Rincke cannot come back that day. He has a sitter, a grey-haired, ponderous soldier who wants to be painted with his Indian servant. He assumes – hopes, rather urgently, in fact – that this will disqualify him from his friend’s morbid commission. But Kingsley simply shrugs.
“Tomorrow, then.”
The day passes quickly for Rincke. His sitter proves to be far more entertaining than expected: garrulous, sharp-witted and far from ponderous, the Earl of Launceston arrives dressed in Moghul silk with a young Indian carrying a slender and expensive musket. They spend much of their time drinking and discussing how the painting is to be composed. The earl has recently returned from India, where he brought letters from King Charles to the Great Moghul. Rincke presses him for descriptions of barbarous magnificence, but the earl instead tells him of how he went into the wild forest in search of things to shoot and became hopelessly lost.

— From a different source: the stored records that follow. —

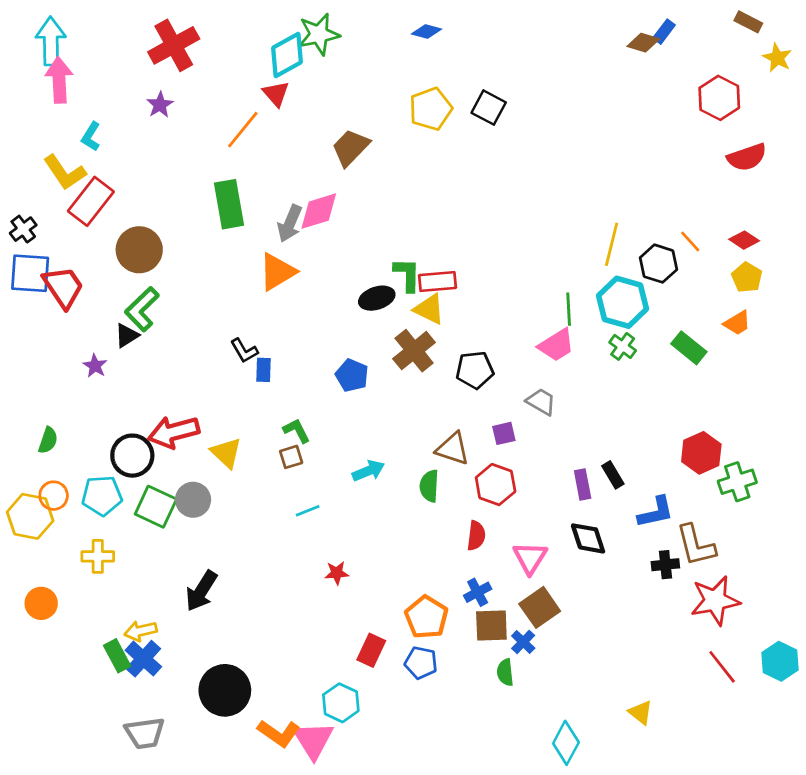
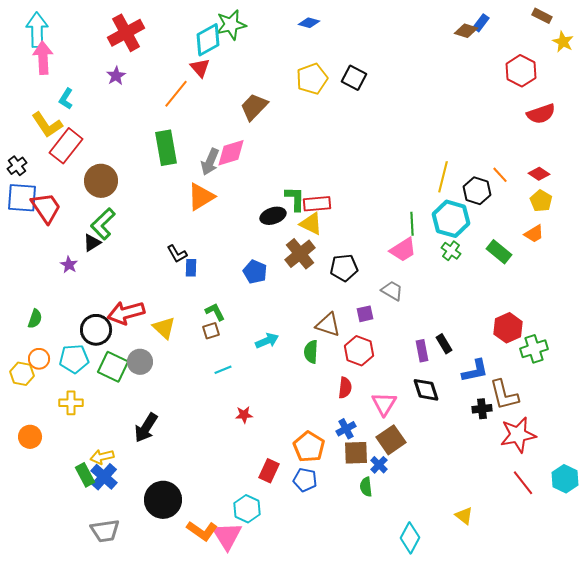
yellow hexagon: (30, 516) -> (22, 374), size x0.7

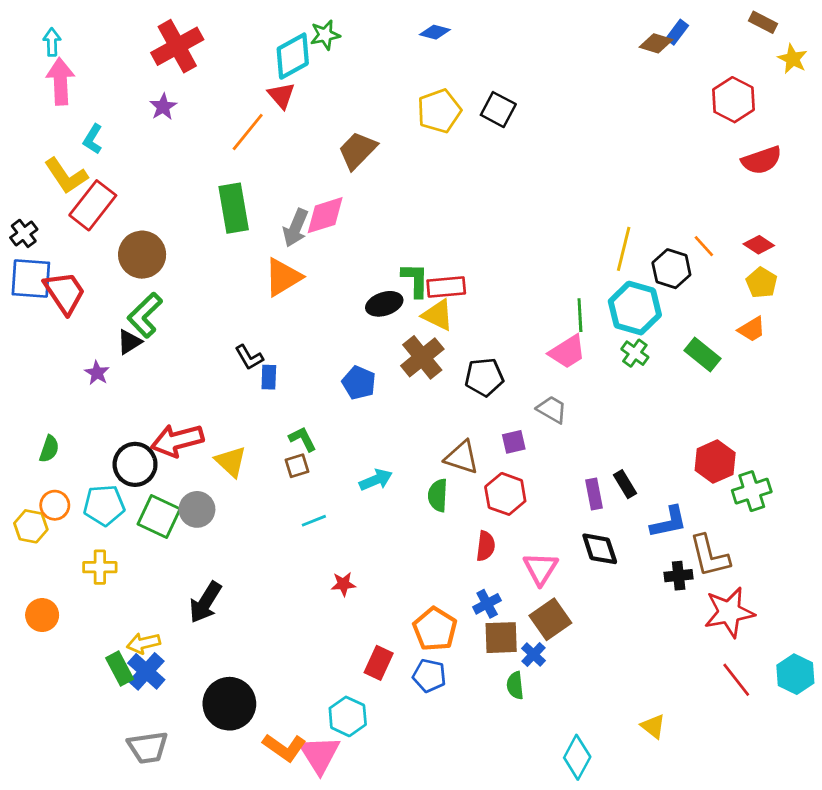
green star: (231, 25) -> (325, 35), size x0.7
cyan arrow: (37, 30) -> (52, 42), size x0.6

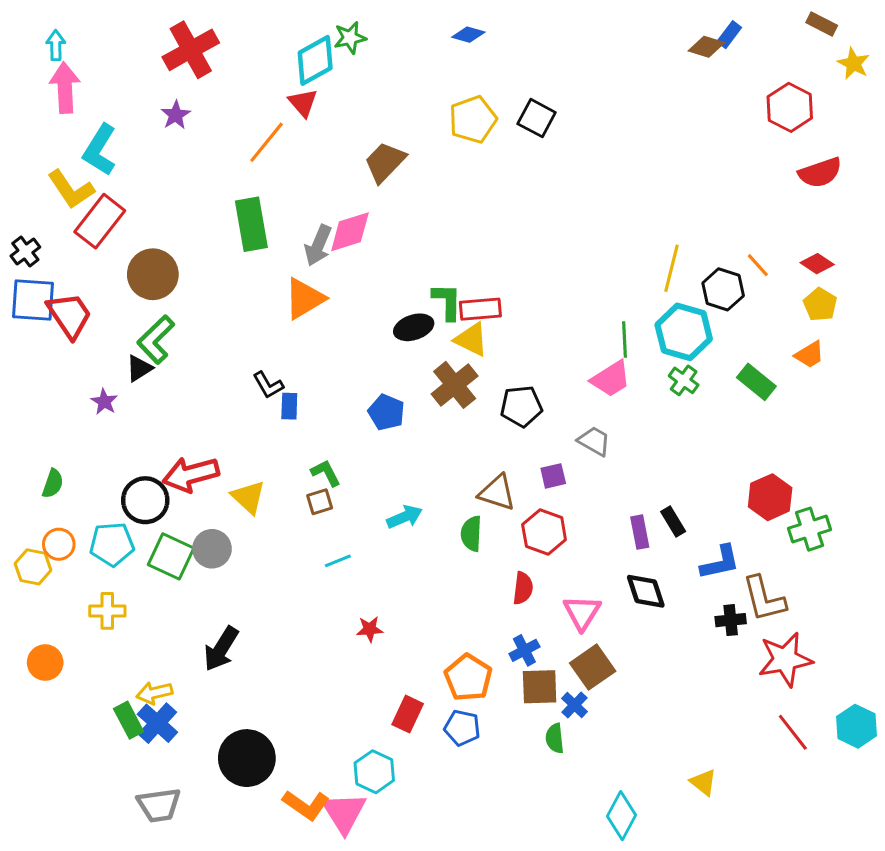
cyan L-shape: (93, 139) -> (100, 150), size x1.6

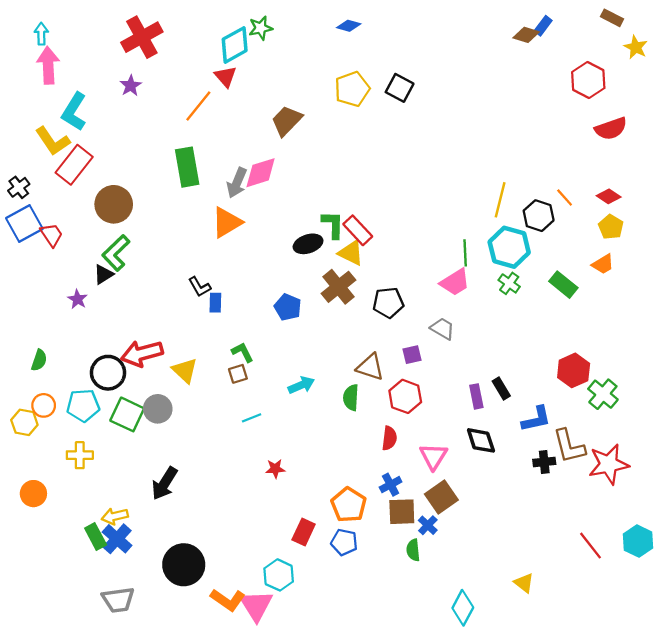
blue square: (33, 300) -> (24, 224), turned -33
red rectangle: (480, 309) -> (358, 230), turned 52
red trapezoid: (69, 315) -> (52, 235), size x0.7
green cross: (810, 529) -> (603, 394), turned -32
red star: (785, 659) -> (609, 464), moved

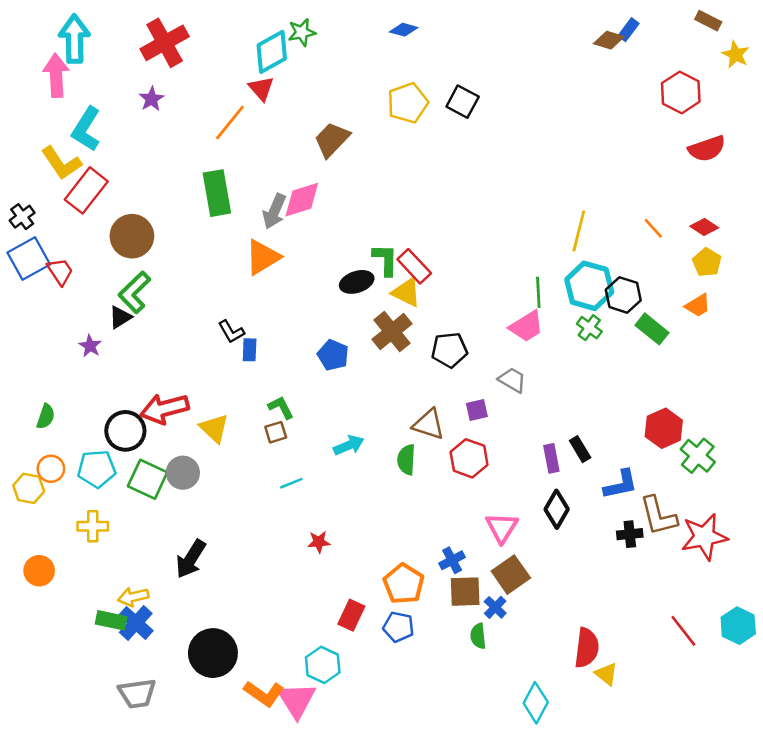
cyan arrow: (41, 34) -> (74, 39), moved, size x1.8
black hexagon: (539, 216) -> (623, 295), moved
red semicircle: (389, 438) -> (587, 648), moved, size x1.4
black diamond: (481, 440) -> (557, 509), turned 48
green rectangle: (96, 537) -> (111, 620), turned -50

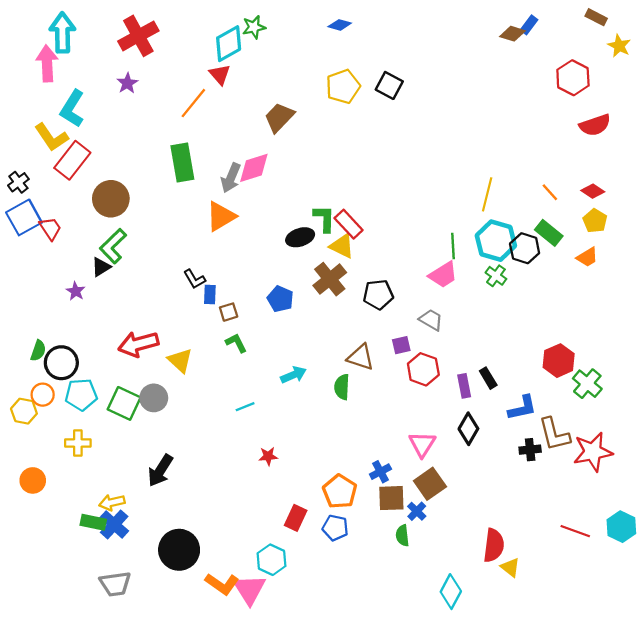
green rectangle: (652, 329) -> (549, 233), moved
black circle: (125, 431) -> (61, 363), moved
brown square: (276, 432) -> (229, 312), moved
red hexagon: (469, 458) -> (423, 369), moved
red line: (683, 631) -> (575, 531), turned -32

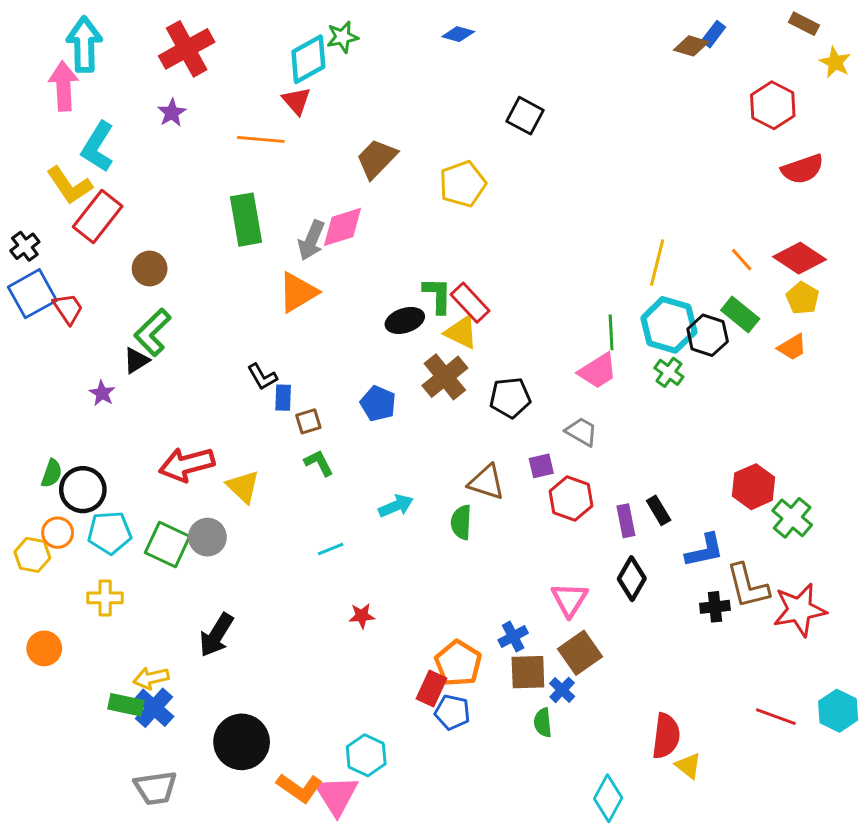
yellow pentagon: (343, 87) -> (463, 184), moved
orange line: (193, 103) -> (261, 139), turned 56
red diamond: (593, 191) -> (800, 258), size x1.6
brown circle: (111, 199) -> (150, 269), size x0.7
red rectangle: (296, 518) -> (432, 688), moved

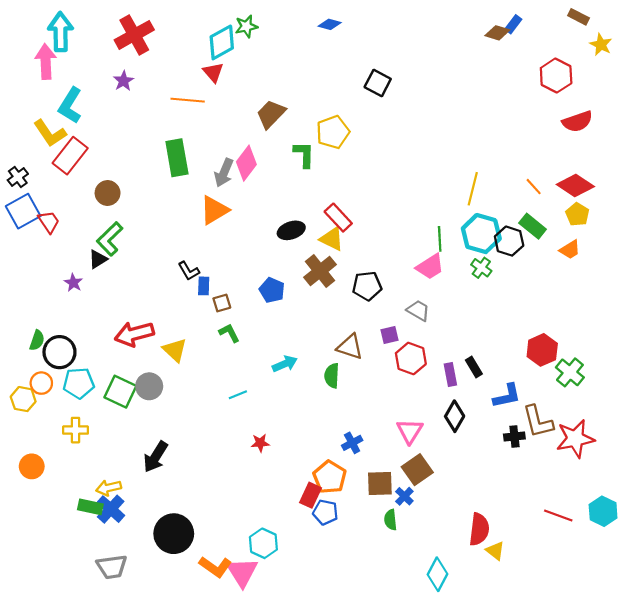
pink diamond: (342, 227) -> (246, 163), turned -36
green L-shape: (437, 295) -> (304, 155), moved
blue cross: (513, 637) -> (352, 443), moved

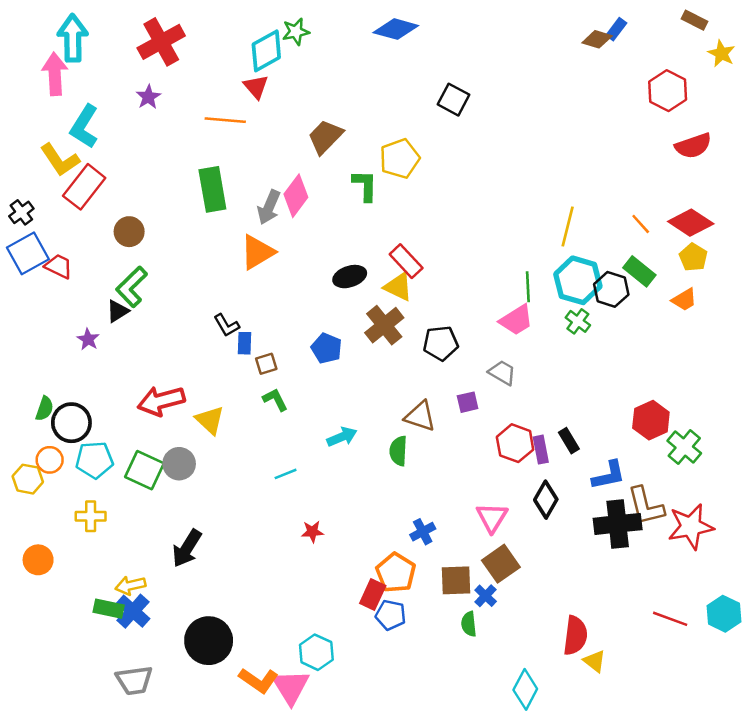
blue diamond: (330, 24) -> (396, 29), size x1.6
red trapezoid: (49, 222) -> (59, 266), turned -30
red hexagon: (411, 359) -> (515, 443), moved
black cross: (514, 436) -> (618, 524), size x1.8

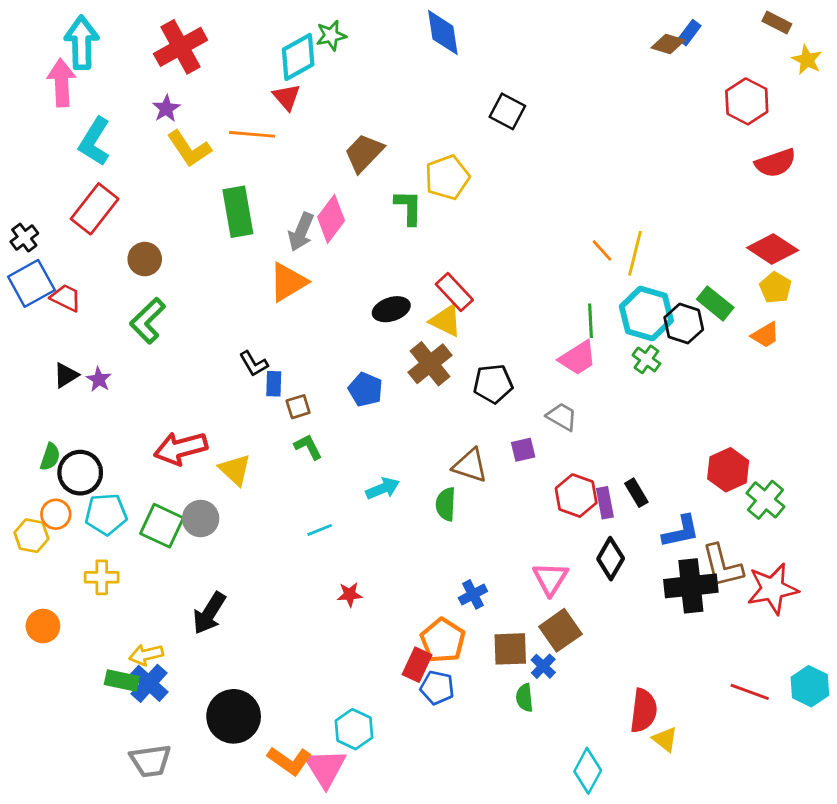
blue diamond: (396, 29) -> (443, 33), turned 66
yellow L-shape: (60, 160) -> (189, 149), moved
orange line: (641, 224) -> (602, 250), moved
black triangle: (118, 311) -> (66, 375), moved

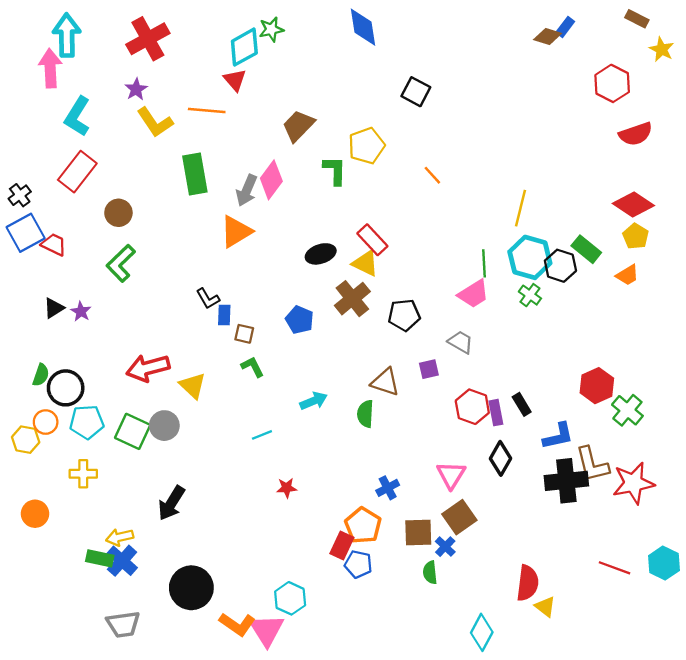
orange line: (602, 250) -> (432, 175), moved
brown square: (298, 407) -> (244, 334), turned 30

It is this very servant – the boy now sitting tailor-fashion in a corner of the studio, rocking slightly with boredom – who brought him to safety. Over more wine they decide that this is the scene that should be depicted. No painting is done, but a plan is drawn up: props must be found, the earl and his boy will return in two days’ time. Launceston raises an eyebrow when he hears that he has been thrown over for a corpse, but then they go back to discussing the terrifying lushness of the Indian forest, and the curious habits of the natives, and Rincke forgets all about the dead woman in Charterhouse Yard.